Non ce la facciamo. Non ci piace la legge elettorale imposta da Matteo Renzi, non ci piace il merito di buona parte delle sue politiche e non ci piace nemmeno il suo stile “bullista” (che peraltro, bisogna ammetterlo e magari cominciare a ragionarci, è tra le ragioni principali del suo successo), però non ce la facciamo a considerare un’alternativa credibile e convincente al “Partito di Renzi” questa schiera di notabili – da D’Alema a Bersani, da Epifani a Bindi, fino ai più giovani (anagraficamente) Cuperlo e Speranza – che ora si ribellano alla furia plebiscitaria del renzismo.

Non ce la facciamo perché in politica le biografie, molto più dell’anagrafe, contano, e nel curriculum vitae di questi novelli “indignados” non vi è traccia di pensieri e comportamenti che assomiglino anche solo da lontano a ciò che per noi dovrebbe essere una sinistra degli anni 2000 vera e credibile.
Strillano contro le riforme istituzionali approvate a colpi di maggioranza, ma nel 2001 sono stati i primi a fare così, cambiando – in peggio – il titolo V della Costituzione.

Strillano perché Matteo Renzi tradisce l’ispirazione di sinistra dell’elettorato Pd, ma non hanno mai provato, quando la sinistra italiana erano loro, a costruire sulle macerie del post-Pci una sinistra “contemporanea” capace di restare se stessa e però di rinnovarsi in profondità  – dalle politiche economiche, ai diritti civili, all’ambiente, alla rappresentanza di milioni di esclusi dalle tutele sociali – , di superare il tanto di obsoleto del socialismo e del sindacalismo novecenteschi.

Strillano contro il neoliberismo del “Jobs act”, ma per due decenni hanno pienamente partecipato alla bancarotta politica e culturale di una sinistra europea sempre più “embedded”. Vi è un’immagine che descrive alla perfezione questo “scivolamento”, è la foto di gruppo dei leader che parteciparono al vertice del G8 nel giugno 1999 a Colonia: tutti politici di centrosinistra a partire dal succitato D’Alema, primattori di quella “sinistra di governo” rimasta totalmente e volutamente estranea alle domande di cambiamento – lotta allo strapotere della finanza, diritti, ambiente, beni comuni – che in quegli stessi anni segnavano la stagione dei movimenti altermondialisti.

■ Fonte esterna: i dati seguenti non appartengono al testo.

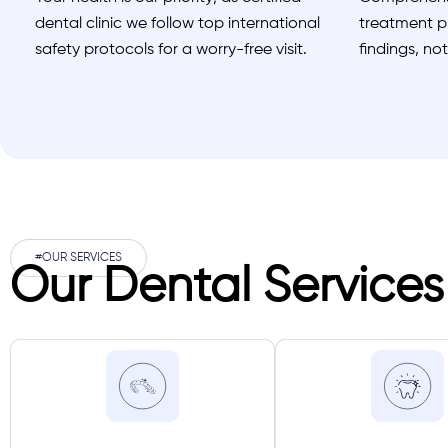
dental clinic we follow top international
treatment pl
safety protocols for a worry-free visit.
findings, no
#OUR SERVICES
Our Dental Services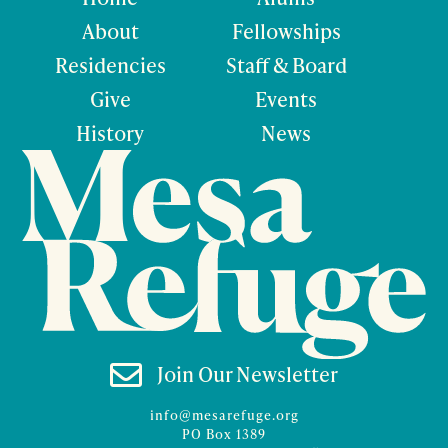
About
Fellowships
Residencies
Staff & Board
Give
Events
History
News

Join Our Newsletter
info@mesarefuge.org
PO Box 1389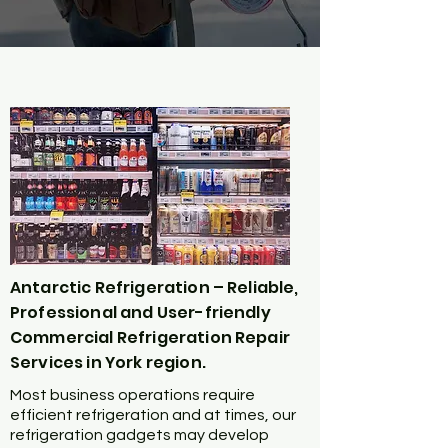
Antarctic Refrigeration – Reliable,
Professional and User-friendly
Commercial Refrigeration Repair
Services in York region.
Most business operations require
efficient refrigeration and at times, our
refrigeration gadgets may develop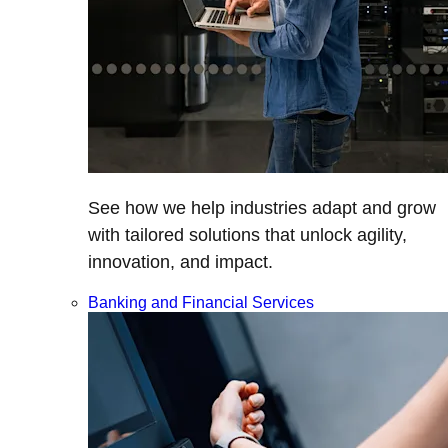
See how we help industries adapt and grow
with tailored solutions that unlock agility,
innovation, and impact.
Banking and Financial Services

Infine non strillano affatto, anzi restano rigorosamente silenti, per i tanti “impresentabili” oggi alleati o “pupilli” di Renzi: e questa è quasi una scelta di coerenza, perché molti degli “impresentabili” – Crisafulli, De Luca, Paita… – sono loro creature.

Non ce la facciamo a pensare a questi qui come ai capi di una futuribile sinistra sociale, liberale, ecologista. Se Renzi incarna, meglio ancora di D’Alema e Bersani, un riformismo talmente sbiadito da confondersi con le ricette della destra, dall’altra parte vi è un gruppo di politici spompati e senza idee, che del trionfo renziano sono stati causa prima che vittime. Inutile girarci intorno, questo è oggi il Pd: la convivenza forzata tra “Partito della Nazione” renziano, la proiezione politica in salsa nuovista delle larghe intese che governano l’Italia dal 2011, e “partitino della reazione” di una nomenclatura sconfitta e rancorosa. Lì dentro ormai non vi è spazio né modo per costruire risposte convincenti alla domanda, che cresce, di una sinistra all’altezza dei problemi e delle sfide del mondo attuale. No, per una sinistra così può esserci vita e futuro solo fuori dal Pd.